You only have to look at the statistics on women in leadership to see the stark reality facing those crawling up the corporate ladder in this country. To say there is little upward movement on the proportion of women in leadership would be an understatement of epic proportions.
We know this. We have heard it all before. And there’s little evidence to suggest we are going to see dramatic changes in the numbers coming anytime soon. That is, of course, if we actually keep measuring the numbers in the first place – given corporate reporting on gender diversity may be falling by the wayside in the near future.
There are well-intentioned strategies in our corporate boardrooms that are trying to address decade-old issues around how to get, keep and progress more women at work. But unfortunately, many of the issues such strategies are trying to address are systemic within structures and cultures that can themselves take decades to change.
What happens to the women in the meantime?
Change is not easy. If it was, it would have been done and dusted already. But the time for waiting is over. We need a new conversation that is less about the male power structures that are our organisations and more about women stepping into their own power, and making change happen for themselves.
For so long we have been telling women to change who they inherently are in order to find their seat at the boardroom table. Step up, be more assertive, and in recent times, ‘lean in’. The message has invariably been about ‘fixing the women’. Make women more like men so they can seamlessly fit into patriarchal organisational structures. Blend in. Don’t make a fuss. Suppress your femininity. Don’t be too special or have different needs. And, God forbid, don’t let anyone actually notice that you are, you know, a woman.
But research and science tells us that women and men are different. Their brains, needs and how they ‘show up’ is different, as well as how they authentically lead. It’s time we really understood this and embraced these differences for the benefit of our businesses and bottom lines.
The recent white paper Unleashing the Butterfly Effect for Women, Leadership and Work documents how and why our current approaches to move more women into the boardroom continue to fall short of the targets.
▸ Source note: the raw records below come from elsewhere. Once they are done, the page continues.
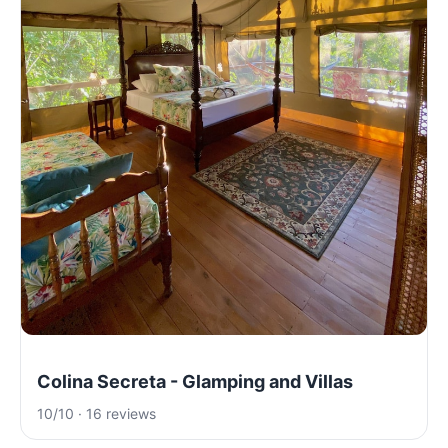
Colina Secreta - Glamping and Villas
10/10 · 16 reviews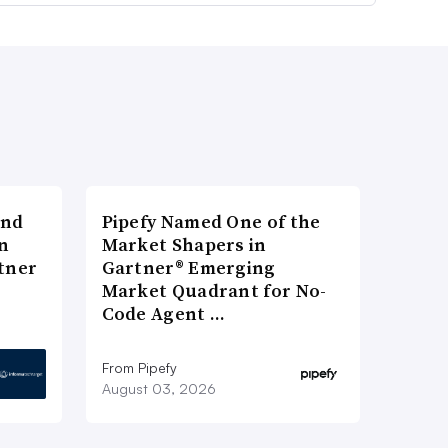
and
Pipefy Named One of the
n
Market Shapers in
tner
Gartner® Emerging
Market Quadrant for No-
Code Agent …
From Pipefy
August 03, 2026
It highlights new research that shows people from corners far and wide are now placing more value on inherent feminine traits, like compassion and collaboration, and less on command-and-control as a form of leadership, whether these traits show up in men or women. It lays out an evidence-based roadmap for a change in leadership behaviour to get us out of the current global mess. And it demonstrates where change is already starting to occur. It starts a new conversation.
A conversation where we talk less about equity, and more about the unique talents all people bring to the table and how we can collectively harness these for the greater good. A conversation that will help us wake up and realise the current models of leadership behaviour in our organisations are not serving us as well as they could be, and that we need to embrace and enhance the value in true feminine traits, which can show up in men as well as women, and ultimately serve us all.
It’s also a conversation where we can finally stop trying to make women fit unnaturally into a culture and set of behaviours where it is so challenging for them to sustainably thrive, and instead create new structures and cultures that support everyone equally.
It’s time to forget trying to break through the glass ceiling or get off the sticky floor. It’s time to create an entire new building.
The truth is what the market is seeking in terms of leadership is changing. Indeed, 2013 research shed light on the real differences between how men and women lead, as well as what people are looking for to drive positive change in the world.
John Gerzema and Pulitzer Prize winner Michael D’Antonio surveyed 60,000 people in 25 nations across a wide swath of cultural, political and economic diversity. They gathered data everywhere from Canada to Chile, Mexico and Indonesia. Their research showed that people globally are frustrated by a world that’s dominated by codes of male thinking and behaviour: codes of control, aggression and black-and-white thinking.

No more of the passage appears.